Since Dell announced its Q1 earnings miss (see also Dell's February conference call transcript), a plethora of articles have appeared on Seeking Alpha about the stock. William Trent, Chad Brand and Andrew Schmitt are bullish. Doug McIntyre, Yaser Anwar, Phil's World and "Average Joe" are bearish. Meanwhile, Bill Miller has bought the stock for the Legg Mason Value Trust. Every large cap growth manager should read these articles and consider the points they make. Here are links to them and key extracts:
William Trent (on May 9th):
Trading below $25 after hours, the stock is packing a $51 billion enterprise value. Its free cash flow was $4.8 billion in FY2005 and $4.1 billion in FY06. Making allowances that there will always be fluctuation gives us an average free cash flow of $4.5 billion, and an EV/FCF (enterprise value to free cash flow) multiple of 11.3x.
Chad Brand (on May 16th):
I am not saying that Dell stock is poised for the late-1990’s-like ascent. Those days have long passed. However, Dell now trades at a discount to IBM (IBM) and I think that makes little sense. Dell has $5 in net cash per share on its balance sheet, taking its enterprise value down to $19 per share. That’s a trailing P/E ratio of merely 12.

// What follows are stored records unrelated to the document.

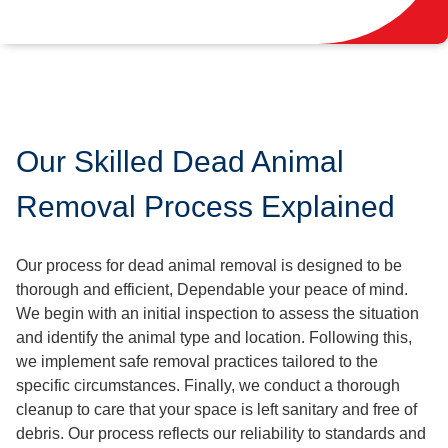
Our Skilled Dead Animal
Removal Process Explained
Our process for dead animal removal is designed to be
thorough and efficient, Dependable your peace of mind.
We begin with an initial inspection to assess the situation
and identify the animal type and location. Following this,
we implement safe removal practices tailored to the
specific circumstances. Finally, we conduct a thorough
cleanup to care that your space is left sanitary and free of
debris. Our process reflects our reliability to standards and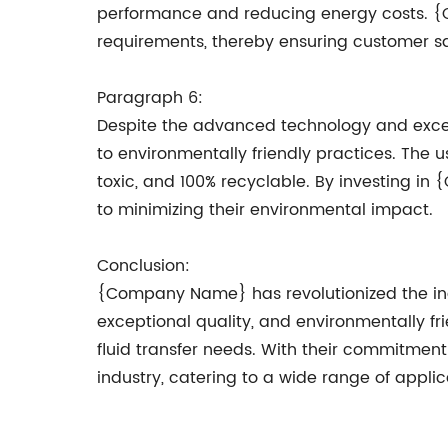
performance and reducing energy costs. {Co
requirements, thereby ensuring customer sat
Paragraph 6:
Despite the advanced technology and exce
to environmentally friendly practices. The us
toxic, and 100% recyclable. By investing i
to minimizing their environmental impact.
Conclusion:
{Company Name} has revolutionized the indu
exceptional quality, and environmentally fri
fluid transfer needs. With their commitme
industry, catering to a wide range of applic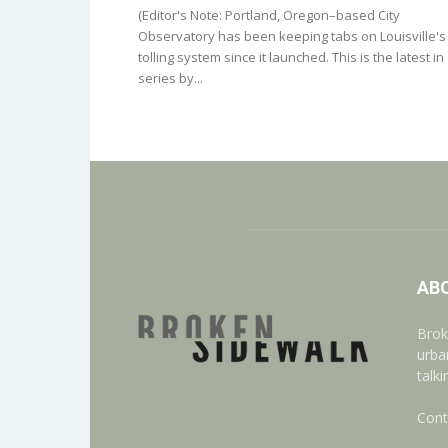
(Editor's Note: Portland, Oregon–based City
Observatory has been keeping tabs on Louisville's
tolling system since it launched. This is the latest in
series by...
AB
Brok
urba
talk
Cont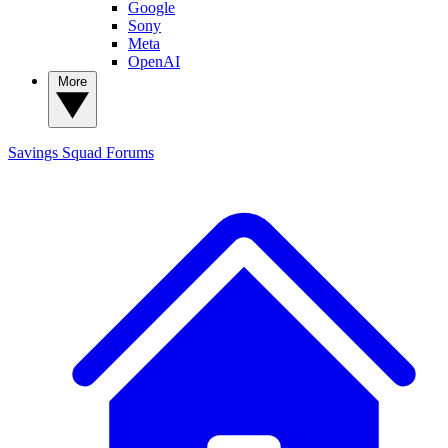
Google
Sony
Meta
OpenAI
More
Savings Squad
Forums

Andrew Schmitt (on May 16th):
Dell’s supply chain for electronics rivals Wal Mart’s (WMT) in terms of efficiency and they will eventually succeed in their efforts to commoditize the consumer electronics space. The current market’s perception that PC’s are anything but commodities is a brief vacation from reality, and Dell is the best commodity producer out there. I believe the cost structure of Dell’s supply chain and web retailing model will beat HP’s.
Douglas McIntyre (on May 9th):
There is now more and more evidence that Dell’s high-growth days are behind it. The goal of being a $100 million company someday no longer makes sense to investors; it is almost an embarrassment.
Phil's World (on May 9th):
Lenovo is getting to be serious low-cost competition for Dell, while HP (HPQ) has been winning market share as more people just pop down to the local computer store and buy a box rather than wait for their Dells.
Average Joe (on May 16th):
Obviously Dell won’t disappear, but the question here is whether the stock is a good investment over the near or even the long term. The PC market just isn’t what it once was and until something really shakes up the industry (like the plasma and LCD screens did for TVs), it’s not going to offer a great source of growth for Dell.
Yaser Anwar (on May 16th):
Dell’s inventories and receivables have grown faster than sales since the start of 2003. That’s worrying, especially considering that Dell prides itself on building computers to order. Rising receivables and inventory are signs that problems are being stored-up for the future.
On a personal note, I want to thank these -- and all the other -- Seeking Alpha contributors. Their intelligence and passion shine.